* Activity: The output should be every line below that includes the word "рассылку".

Saved entries

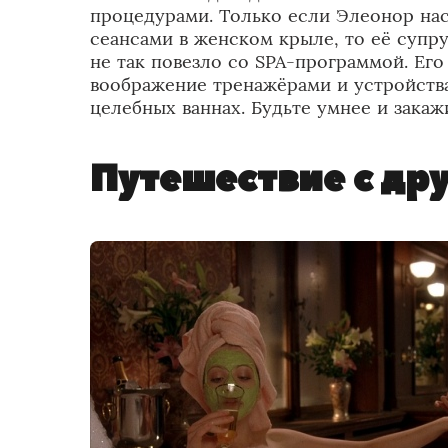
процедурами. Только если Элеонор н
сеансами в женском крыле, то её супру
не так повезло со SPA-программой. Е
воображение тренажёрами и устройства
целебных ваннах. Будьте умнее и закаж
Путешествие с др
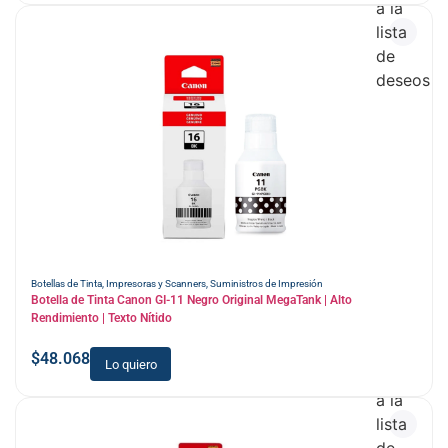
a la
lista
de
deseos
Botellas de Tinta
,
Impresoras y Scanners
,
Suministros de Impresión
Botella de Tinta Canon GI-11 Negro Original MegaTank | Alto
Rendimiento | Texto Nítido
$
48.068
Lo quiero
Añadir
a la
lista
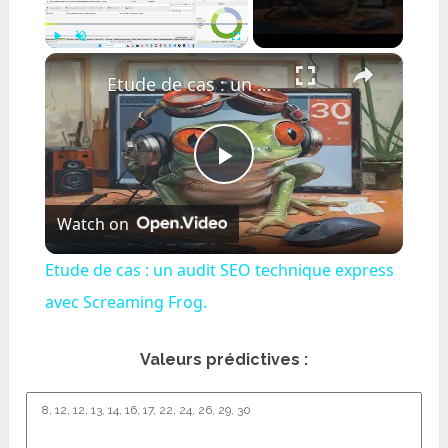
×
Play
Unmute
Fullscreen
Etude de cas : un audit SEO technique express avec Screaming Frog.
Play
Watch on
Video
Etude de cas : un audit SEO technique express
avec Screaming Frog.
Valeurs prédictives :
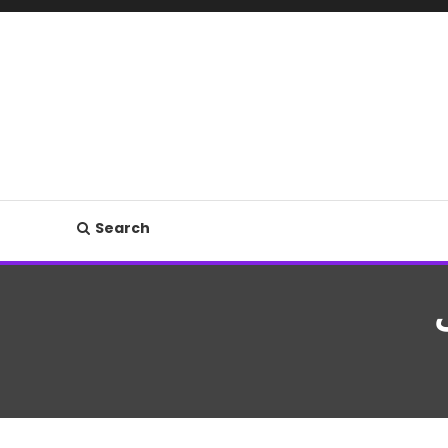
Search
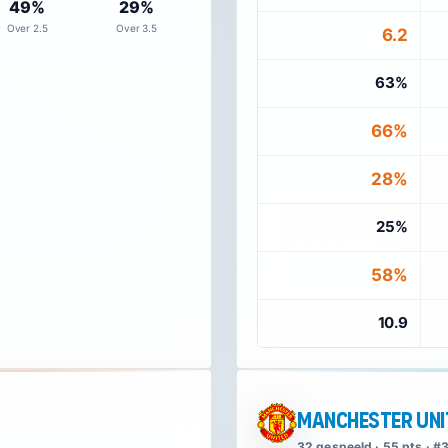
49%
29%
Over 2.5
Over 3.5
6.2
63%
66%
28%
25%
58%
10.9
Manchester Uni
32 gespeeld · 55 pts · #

...

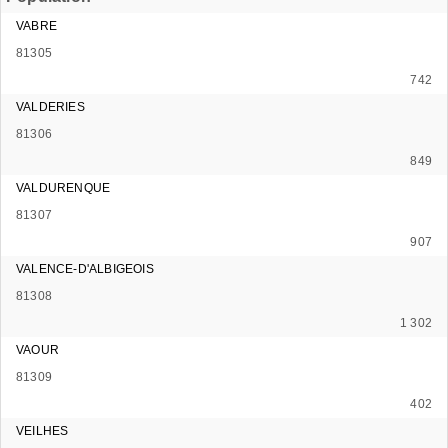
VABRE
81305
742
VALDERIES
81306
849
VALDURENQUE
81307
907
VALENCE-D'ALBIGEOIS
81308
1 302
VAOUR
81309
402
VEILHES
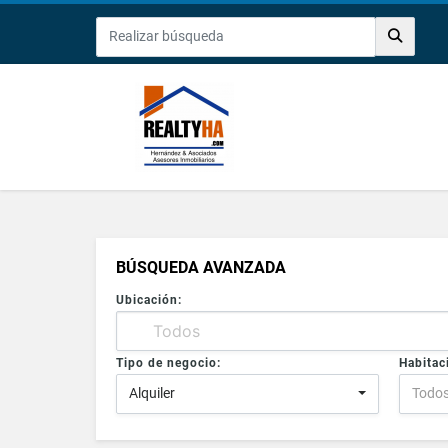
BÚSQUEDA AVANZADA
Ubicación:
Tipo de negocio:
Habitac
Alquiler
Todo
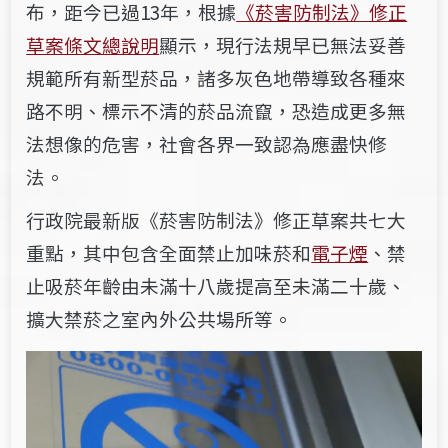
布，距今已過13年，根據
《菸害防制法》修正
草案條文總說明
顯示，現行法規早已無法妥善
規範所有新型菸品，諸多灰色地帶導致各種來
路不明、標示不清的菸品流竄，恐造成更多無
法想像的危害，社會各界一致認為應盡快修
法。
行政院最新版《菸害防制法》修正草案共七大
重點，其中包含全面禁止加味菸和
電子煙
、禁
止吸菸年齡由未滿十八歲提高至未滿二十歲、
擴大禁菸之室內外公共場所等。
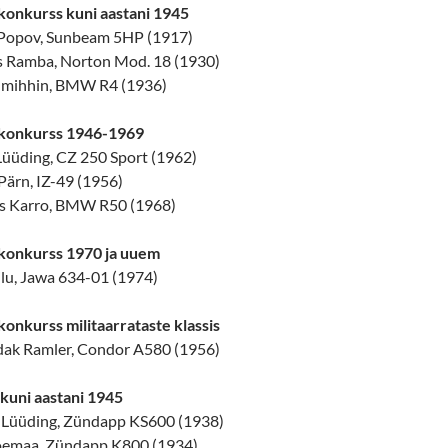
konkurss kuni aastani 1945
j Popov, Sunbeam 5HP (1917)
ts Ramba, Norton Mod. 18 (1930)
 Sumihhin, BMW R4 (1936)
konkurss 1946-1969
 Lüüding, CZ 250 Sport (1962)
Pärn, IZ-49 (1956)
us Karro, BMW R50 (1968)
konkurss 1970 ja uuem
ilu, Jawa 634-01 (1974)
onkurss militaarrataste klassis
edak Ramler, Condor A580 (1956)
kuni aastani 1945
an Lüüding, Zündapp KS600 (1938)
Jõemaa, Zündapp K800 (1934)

---

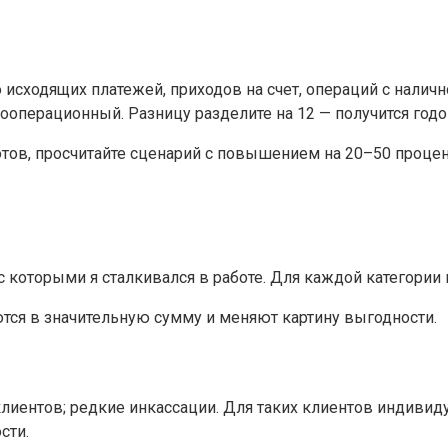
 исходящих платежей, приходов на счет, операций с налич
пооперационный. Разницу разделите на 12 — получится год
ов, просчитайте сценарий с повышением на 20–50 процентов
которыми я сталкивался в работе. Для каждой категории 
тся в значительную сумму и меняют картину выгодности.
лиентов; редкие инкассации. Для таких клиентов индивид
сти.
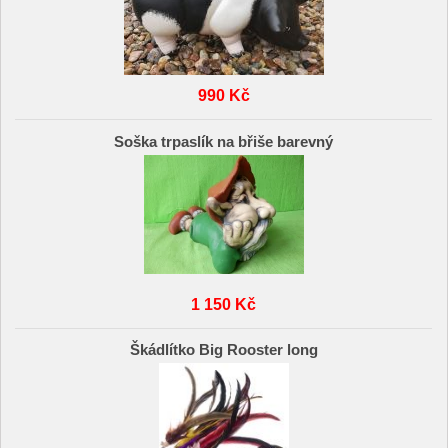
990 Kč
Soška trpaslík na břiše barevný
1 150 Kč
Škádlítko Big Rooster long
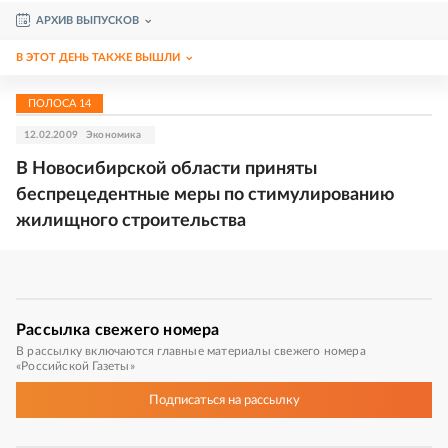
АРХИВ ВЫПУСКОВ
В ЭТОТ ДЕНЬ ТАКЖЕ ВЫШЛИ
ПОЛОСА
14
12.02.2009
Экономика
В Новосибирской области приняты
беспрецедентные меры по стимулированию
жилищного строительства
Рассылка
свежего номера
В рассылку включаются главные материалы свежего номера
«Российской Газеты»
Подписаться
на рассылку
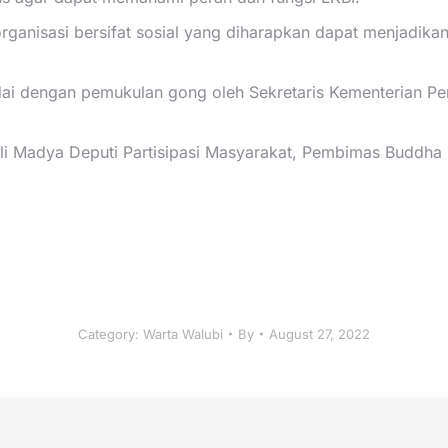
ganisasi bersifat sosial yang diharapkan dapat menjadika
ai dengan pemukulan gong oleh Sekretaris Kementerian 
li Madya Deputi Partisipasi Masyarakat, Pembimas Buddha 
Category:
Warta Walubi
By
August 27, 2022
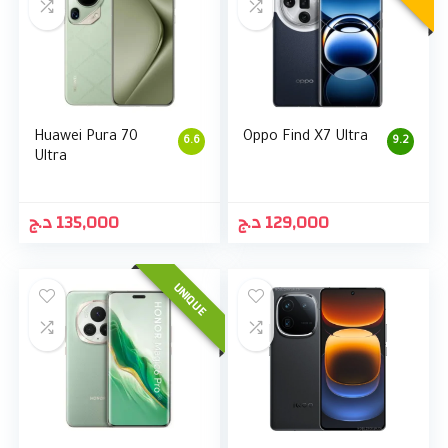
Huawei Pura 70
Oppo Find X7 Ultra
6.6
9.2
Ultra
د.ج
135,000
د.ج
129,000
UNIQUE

* Response to this task:
В рассылку включаются главные материалы свежего номера
на рассылку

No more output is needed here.